Budget debate done, spending plan nowhere in sight
"What we are doing is not real," said Sen. Roy Ashburn (R-Bakersfield). "This budget will not pass."
Ashburn's comment pretty much summed up the action that consumed the Assembly and Senate all morning in the final day of the legislative session Tuesday. A budget requires bipartisan consensus. The plans debated on Tuesday did not have that. There was a GOP plan that cut deep into state services. And a Democratic plan that assumes the state would raise billions of dollars in new revenue, which likely means tax hikes. But the deadline for passing a state budget blew by two months ago and lawmakers felt compelled to take some kind of action – however token – before heading back to their districts with their heads hanging low.
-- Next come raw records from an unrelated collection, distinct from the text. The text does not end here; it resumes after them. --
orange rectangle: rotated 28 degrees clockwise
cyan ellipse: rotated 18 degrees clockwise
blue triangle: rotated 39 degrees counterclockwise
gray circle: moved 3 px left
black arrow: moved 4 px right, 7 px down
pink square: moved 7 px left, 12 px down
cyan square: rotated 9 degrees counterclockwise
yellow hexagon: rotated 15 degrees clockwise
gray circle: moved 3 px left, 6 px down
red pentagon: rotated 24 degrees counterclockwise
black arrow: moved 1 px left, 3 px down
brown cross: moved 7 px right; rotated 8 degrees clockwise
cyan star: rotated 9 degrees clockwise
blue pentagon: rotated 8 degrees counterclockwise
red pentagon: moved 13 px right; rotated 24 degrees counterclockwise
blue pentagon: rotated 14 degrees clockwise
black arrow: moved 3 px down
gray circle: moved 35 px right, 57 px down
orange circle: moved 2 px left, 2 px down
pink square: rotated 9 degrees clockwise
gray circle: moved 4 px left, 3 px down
Tuesday's votes were the first taken on a spending plan. Every other state got their budgets in place weeks, even months ago. California appears to be striving to break its record for the latest state budget ever.
California's record, for those of you keeping score, is Sept. 23, set in 2008.
Now budget discussion moves back into the back rooms. Gov. Arnold Schwarzenegger will likely call legislative leaders into his office for yet more talks immediately. Another emergency legislative session may be called once a deal is reache, but probably not before the state controller announces the state is out of cash and IOUs are on the way.
The final vote took place in the Senate at 1:40 p.m. on the Democratic plan. It went down 21 to 14. Democrats Leland Yee of San Francisco and Lou Correa of Santa Ana were present but declined to cast votes on their party's plan.
Senate leader Darrell Steinberg asserted that Tuesday's debate was more than just a political drill. "This calm rational discussion hopefully will lead to a more intensive phase of negotiations," he said.